Our God is lavish in his grace, often liberally dispensing his favor without even the least bit of cooperation and preparation on our part. But he also has his regular channels. And we can routinely avail ourselves of these revealed paths of blessing, or neglect them to our detriment.
The Places Where the Grace Keeps Passing
“The essence of the Christian life,” says one seasoned saint, “is learning to fight for joy in a way that does not replace grace.” We cannot earn God’s grace or make it flow apart from his free gift. But we can position ourselves to go on getting should he keep giving. We can “fight to walk in the paths where he has promised his blessings” (John Piper, When I Don’t Desire God, 43–44). We can ready ourselves for receiving along his regular route sometimes called “the spiritual disciplines.”
Such practices are not fancy or highfalutin. They are the stuff of everyday, basic Christianity — unimpressively mundane, but spectacularly potent by the Spirit. While there’s no final and complete list of such spiritual disciplines, the long tally of helpful habits can be clustered into three big groups: hearing God’s voice, having God’s ear, and being with God’s people. Or simply: word, prayer, and fellowship.
These were called “the means of grace” by previous generations. “The doctrine of the disciplines,” says J.I. Packer, “is really a restatement and extension of classical Protestant teaching on the means of grace” (Spiritual Disciplines for the Christian Life, 9). Whatever the term, the key is that God has revealed certain channels through which he regularly pours out his favor. And we’re foolish not to take his word on it.
What “Means of Grace” Means
To put means with grace might endanger the free nature of grace. But it need not do so — not if the means are coordinate with receiving and the exertions of effort are graciously supplied. Which is emphatically the case for the Christian. Here there is no ground for boasting.
“All our exertions toward the goal of Christlikeness are gifts of grace.”

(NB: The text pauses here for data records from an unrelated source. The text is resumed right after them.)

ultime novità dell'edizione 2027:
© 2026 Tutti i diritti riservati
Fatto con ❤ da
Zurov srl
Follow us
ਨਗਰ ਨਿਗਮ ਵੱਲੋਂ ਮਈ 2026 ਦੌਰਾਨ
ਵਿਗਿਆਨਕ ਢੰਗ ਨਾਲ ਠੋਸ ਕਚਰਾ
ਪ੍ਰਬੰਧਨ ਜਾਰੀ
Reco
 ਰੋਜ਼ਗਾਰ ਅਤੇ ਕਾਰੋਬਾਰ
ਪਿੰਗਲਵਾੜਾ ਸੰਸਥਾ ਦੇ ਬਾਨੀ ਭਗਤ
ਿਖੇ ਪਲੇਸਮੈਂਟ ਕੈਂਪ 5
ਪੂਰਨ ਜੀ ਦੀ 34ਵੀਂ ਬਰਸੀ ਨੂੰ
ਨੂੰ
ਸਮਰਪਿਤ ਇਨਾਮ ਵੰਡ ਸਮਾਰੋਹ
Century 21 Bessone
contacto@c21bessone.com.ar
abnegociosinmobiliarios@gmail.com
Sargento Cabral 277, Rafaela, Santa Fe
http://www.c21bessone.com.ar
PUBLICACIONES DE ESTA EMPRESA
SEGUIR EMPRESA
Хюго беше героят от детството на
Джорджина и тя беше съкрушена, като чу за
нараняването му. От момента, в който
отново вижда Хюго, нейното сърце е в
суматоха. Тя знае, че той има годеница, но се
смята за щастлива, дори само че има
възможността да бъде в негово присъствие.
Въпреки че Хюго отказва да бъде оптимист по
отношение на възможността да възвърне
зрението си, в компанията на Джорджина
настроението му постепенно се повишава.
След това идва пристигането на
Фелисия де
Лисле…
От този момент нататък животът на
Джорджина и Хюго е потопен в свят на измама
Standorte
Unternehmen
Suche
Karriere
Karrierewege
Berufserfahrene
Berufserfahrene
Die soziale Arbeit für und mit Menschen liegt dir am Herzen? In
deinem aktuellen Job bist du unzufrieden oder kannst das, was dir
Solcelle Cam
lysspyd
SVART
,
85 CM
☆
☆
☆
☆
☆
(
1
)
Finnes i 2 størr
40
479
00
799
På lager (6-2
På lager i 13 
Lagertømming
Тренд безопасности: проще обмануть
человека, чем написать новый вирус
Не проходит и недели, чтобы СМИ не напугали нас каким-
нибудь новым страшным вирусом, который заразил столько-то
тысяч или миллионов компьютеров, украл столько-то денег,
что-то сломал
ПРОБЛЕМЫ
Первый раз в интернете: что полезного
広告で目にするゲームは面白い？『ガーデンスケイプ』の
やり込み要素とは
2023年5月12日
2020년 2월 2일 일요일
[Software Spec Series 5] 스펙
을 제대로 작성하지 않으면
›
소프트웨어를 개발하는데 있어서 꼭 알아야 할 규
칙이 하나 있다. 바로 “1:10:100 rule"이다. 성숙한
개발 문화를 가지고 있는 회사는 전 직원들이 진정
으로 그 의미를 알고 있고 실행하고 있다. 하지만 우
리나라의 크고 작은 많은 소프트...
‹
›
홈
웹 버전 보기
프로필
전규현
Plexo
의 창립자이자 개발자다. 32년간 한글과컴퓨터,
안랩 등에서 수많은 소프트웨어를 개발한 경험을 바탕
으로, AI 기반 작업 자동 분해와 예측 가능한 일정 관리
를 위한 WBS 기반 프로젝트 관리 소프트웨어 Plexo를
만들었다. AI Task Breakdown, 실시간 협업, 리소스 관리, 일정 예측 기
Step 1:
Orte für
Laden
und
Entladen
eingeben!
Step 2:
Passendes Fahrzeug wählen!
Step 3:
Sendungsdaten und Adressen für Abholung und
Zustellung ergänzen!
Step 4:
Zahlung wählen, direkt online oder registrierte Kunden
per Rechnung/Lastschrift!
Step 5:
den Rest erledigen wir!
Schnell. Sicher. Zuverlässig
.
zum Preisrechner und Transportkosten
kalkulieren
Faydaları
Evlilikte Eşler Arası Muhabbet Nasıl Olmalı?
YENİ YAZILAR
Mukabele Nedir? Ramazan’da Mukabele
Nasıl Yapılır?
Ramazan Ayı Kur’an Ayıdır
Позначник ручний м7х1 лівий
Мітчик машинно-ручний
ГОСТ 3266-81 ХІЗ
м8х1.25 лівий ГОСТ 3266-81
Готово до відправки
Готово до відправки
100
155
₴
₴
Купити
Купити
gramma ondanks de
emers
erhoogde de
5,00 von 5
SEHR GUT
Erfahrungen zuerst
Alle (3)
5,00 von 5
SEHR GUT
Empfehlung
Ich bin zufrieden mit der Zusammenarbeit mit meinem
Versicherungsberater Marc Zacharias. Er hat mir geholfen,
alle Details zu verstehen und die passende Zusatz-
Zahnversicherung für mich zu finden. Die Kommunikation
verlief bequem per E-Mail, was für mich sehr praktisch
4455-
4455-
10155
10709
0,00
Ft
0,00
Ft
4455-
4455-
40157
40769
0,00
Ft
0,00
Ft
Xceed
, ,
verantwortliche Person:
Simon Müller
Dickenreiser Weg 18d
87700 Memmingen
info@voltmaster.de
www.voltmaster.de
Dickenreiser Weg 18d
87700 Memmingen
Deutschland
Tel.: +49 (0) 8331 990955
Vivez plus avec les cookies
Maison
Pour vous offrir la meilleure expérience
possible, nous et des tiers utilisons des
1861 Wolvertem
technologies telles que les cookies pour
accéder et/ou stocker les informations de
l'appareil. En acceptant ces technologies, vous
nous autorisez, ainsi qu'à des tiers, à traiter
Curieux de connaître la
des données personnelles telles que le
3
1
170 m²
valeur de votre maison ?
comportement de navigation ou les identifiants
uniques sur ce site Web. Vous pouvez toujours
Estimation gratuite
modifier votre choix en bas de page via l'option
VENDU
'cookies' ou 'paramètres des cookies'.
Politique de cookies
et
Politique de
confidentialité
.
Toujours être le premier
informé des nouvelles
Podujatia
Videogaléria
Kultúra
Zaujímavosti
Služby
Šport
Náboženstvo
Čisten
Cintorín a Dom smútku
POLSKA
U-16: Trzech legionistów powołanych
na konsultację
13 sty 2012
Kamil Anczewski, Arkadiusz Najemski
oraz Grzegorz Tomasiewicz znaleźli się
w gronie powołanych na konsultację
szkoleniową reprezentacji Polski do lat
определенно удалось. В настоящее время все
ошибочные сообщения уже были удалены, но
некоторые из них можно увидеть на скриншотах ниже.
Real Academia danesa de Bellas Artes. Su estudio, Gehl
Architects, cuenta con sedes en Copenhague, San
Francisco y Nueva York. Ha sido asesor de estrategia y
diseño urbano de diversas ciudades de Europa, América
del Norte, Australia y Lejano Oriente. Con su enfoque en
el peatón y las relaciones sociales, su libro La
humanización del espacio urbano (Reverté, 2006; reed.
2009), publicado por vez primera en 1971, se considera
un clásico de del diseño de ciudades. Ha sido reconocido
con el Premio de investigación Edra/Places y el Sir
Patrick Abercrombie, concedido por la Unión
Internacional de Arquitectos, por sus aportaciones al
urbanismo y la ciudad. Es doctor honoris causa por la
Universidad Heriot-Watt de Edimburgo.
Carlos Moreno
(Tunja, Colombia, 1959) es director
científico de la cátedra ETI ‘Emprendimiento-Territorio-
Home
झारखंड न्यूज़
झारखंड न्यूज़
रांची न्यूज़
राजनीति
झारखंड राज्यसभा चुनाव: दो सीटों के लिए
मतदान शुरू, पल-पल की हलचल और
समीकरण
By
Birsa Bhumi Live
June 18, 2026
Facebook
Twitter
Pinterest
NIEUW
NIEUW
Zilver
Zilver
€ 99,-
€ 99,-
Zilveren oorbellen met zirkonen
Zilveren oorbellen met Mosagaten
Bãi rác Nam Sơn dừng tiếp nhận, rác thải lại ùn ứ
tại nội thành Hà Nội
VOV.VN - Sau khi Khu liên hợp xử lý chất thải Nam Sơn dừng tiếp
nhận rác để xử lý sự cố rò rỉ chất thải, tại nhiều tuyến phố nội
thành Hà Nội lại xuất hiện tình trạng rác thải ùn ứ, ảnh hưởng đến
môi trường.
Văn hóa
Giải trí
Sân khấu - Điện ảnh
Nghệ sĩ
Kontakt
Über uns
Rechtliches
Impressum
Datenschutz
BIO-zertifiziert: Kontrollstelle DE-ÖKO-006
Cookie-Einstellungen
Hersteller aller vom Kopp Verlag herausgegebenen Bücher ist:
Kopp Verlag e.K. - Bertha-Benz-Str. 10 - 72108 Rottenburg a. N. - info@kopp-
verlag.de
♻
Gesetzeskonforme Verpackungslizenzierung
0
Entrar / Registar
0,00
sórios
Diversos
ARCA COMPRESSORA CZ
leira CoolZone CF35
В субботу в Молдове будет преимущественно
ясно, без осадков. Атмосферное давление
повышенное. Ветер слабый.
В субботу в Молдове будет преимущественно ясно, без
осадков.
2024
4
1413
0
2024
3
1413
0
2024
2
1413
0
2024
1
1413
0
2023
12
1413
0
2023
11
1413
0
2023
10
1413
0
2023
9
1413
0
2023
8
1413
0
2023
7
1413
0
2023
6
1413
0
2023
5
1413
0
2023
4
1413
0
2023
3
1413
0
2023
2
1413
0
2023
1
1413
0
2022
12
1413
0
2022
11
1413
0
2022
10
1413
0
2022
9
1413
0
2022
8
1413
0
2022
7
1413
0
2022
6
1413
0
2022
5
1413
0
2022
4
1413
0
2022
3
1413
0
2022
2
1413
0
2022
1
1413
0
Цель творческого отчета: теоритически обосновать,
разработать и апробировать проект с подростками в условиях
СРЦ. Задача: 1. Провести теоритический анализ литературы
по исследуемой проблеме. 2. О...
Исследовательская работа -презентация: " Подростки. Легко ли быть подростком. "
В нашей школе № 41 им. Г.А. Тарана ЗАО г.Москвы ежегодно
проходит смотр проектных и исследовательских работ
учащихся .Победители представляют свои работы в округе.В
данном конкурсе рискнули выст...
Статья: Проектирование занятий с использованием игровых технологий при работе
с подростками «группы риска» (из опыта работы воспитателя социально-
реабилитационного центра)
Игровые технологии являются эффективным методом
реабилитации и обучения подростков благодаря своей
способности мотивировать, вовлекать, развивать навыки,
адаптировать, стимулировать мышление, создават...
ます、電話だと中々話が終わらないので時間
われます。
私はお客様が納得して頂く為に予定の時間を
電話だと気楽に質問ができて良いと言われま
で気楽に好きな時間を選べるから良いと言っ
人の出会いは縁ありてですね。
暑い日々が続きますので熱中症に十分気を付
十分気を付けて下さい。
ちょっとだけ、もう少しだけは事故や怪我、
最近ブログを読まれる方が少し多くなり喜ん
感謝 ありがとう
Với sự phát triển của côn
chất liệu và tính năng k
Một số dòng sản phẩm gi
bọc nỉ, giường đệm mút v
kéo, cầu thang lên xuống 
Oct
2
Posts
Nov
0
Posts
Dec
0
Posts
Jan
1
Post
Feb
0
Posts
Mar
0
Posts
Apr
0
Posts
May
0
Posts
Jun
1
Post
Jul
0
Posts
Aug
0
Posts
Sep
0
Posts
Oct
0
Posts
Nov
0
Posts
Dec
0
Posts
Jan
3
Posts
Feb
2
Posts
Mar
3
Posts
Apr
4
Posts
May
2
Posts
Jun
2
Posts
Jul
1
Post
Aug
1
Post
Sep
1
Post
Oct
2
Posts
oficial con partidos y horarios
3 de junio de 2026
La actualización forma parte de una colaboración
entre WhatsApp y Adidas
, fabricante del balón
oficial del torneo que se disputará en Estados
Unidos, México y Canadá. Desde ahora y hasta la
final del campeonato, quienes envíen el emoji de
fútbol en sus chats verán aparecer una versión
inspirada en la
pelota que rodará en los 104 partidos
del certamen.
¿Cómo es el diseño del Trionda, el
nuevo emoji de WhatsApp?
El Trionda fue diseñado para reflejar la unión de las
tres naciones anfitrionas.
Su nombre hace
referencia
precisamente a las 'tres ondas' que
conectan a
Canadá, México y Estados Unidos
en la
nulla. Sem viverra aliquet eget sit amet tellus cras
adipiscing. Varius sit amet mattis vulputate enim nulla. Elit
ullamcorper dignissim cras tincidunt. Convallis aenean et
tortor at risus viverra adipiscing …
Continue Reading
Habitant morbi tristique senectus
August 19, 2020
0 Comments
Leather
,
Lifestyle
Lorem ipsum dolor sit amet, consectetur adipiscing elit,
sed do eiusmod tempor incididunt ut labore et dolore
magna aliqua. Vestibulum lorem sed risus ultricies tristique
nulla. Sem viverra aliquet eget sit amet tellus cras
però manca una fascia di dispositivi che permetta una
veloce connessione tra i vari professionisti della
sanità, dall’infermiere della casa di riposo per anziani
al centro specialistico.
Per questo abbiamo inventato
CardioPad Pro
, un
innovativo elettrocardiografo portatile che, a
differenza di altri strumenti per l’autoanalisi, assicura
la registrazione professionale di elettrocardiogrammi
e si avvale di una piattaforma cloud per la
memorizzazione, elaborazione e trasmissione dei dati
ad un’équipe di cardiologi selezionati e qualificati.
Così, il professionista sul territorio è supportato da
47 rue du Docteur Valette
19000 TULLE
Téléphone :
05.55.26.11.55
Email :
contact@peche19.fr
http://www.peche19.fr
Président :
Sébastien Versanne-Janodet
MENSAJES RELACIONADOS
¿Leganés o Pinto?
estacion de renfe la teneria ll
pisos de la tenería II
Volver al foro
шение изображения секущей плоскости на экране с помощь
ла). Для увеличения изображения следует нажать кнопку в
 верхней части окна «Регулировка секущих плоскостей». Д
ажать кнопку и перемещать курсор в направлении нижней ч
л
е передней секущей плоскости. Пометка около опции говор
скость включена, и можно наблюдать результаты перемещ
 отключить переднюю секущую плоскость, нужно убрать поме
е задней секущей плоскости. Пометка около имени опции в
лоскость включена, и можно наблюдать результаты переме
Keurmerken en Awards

The one on whom we lean is “the God of all grace” (1 Peter 5:10). He not only elects the undeserving without condition, and works in them the miracle of new birth and the gift of faith, but he also freely declares them righteous by that faith, and begins supplying the flow of spiritual life and energy to experience the joy of increasing Christlikeness.
God’s immense flood of grace not only sees us as holy in Christ, but also progressively produces holy desires in us. It is grace to be forgiven of sinful acts, and grace to be supplied the heart for righteous ones. It is grace that we are increasingly “conformed to the image of his Son” (Romans 8:29), and grace that he doesn’t leave us in the misery of our sin but pledges to bring to completion the good work he has begun in us (Philippians 1:6).
For the glory of God, the good of others, and the satisfaction of our souls, the goal of the Christian life is such Christlikeness, or godliness, or holiness rightly understood. And all our exertions of effort toward that goal are gifts of grace.